• [Aim of the exercise] The required answer is each line in the entries below where "their" occurs.

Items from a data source

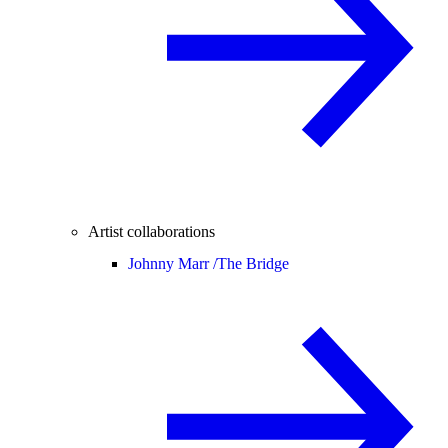
Artist collaborations
Johnny Marr /
The Bridge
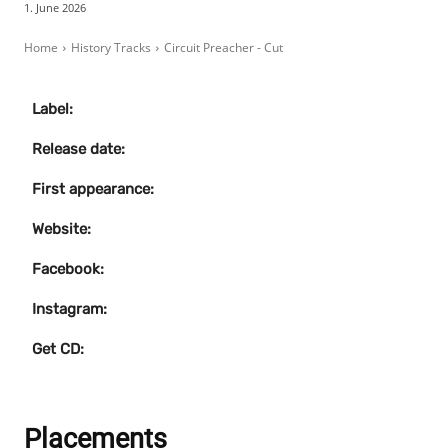
1. June 2026
Home
History Tracks
Circuit Preacher - Cut
Label:
Release date:
First appearance:
Website:
Facebook:
Instagram:
Get CD:
Placements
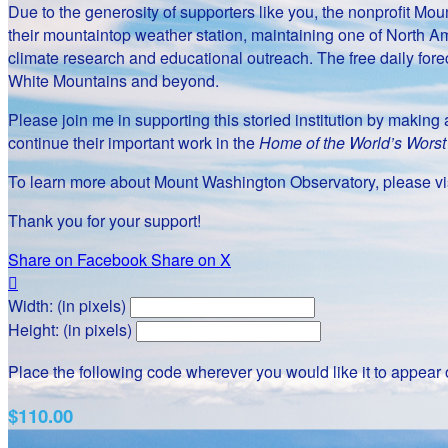
Due to the generosity of supporters like you, the nonprofit 
their mountaintop weather station, maintaining one of North Am
climate research and educational outreach. The free daily fore
White Mountains and beyond.
Please join me in supporting this storied institution by makin
continue their important work in the
Home of the World’s Wors
To learn more about Mount Washington Observatory, please vis
Thank you for your support!
Share on Facebook
Share on X

Width: (in pixels)
Height: (in pixels)
Place the following code wherever you would like it to appear
$110.00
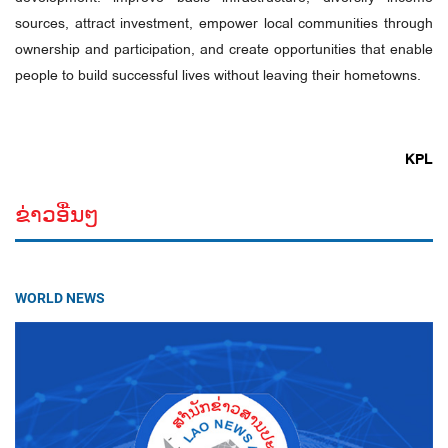
sources, attract investment, empower local communities through
ownership and participation, and create opportunities that enable
people to build successful lives without leaving their hometowns.
KPL
ຂ່າວອື່ນໆ
WORLD NEWS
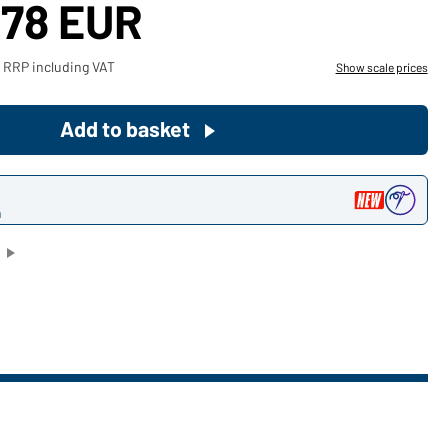
,78 EUR
Become a customer now!
 RRP including VAT
Show scale prices
Would you like to order goods for
your private use?
Add to basket
Path to our end user shop
n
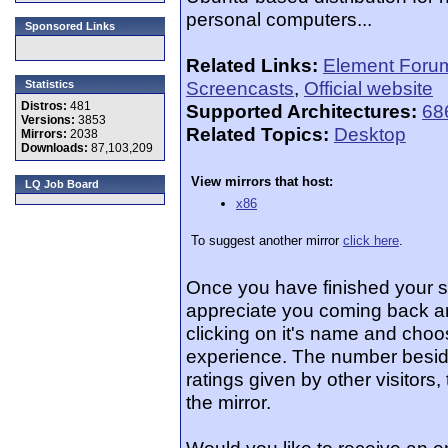
personal computers...
Sponsored Links
Related Links:
Element Foru
Screencasts
,
Official website
Statistics
Distros:
481
Supported Architectures:
68
Versions:
3853
Related Topics:
Desktop
Mirrors:
2038
Downloads:
87,103,209
View mirrors that host:
LQ Job Board
x86
To suggest another mirror
click here
.
Once you have finished your 
appreciate you coming back an
clicking on it's name and choos
experience. The number beside
ratings given by other visitors
the mirror.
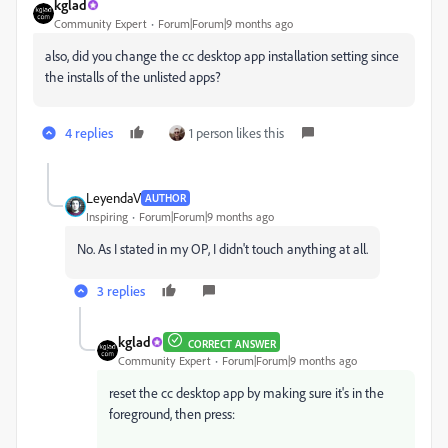
kglad
Community Expert
Forum|Forum|9 months ago
also, did you change the cc desktop app installation setting since
the installs of the unlisted apps?
4 replies
1 person likes this
LeyendaV
AUTHOR
Inspiring
Forum|Forum|9 months ago
No. As I stated in my OP, I didn't touch anything at all.
3 replies
kglad
CORRECT ANSWER
Community Expert
Forum|Forum|9 months ago
reset the cc desktop app by making sure it's in the
foreground, then press:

• [Solved exercise]
their mountaintop weather station, maintaining one of North Am
continue their important work in the
people to build successful lives without leaving their hometowns.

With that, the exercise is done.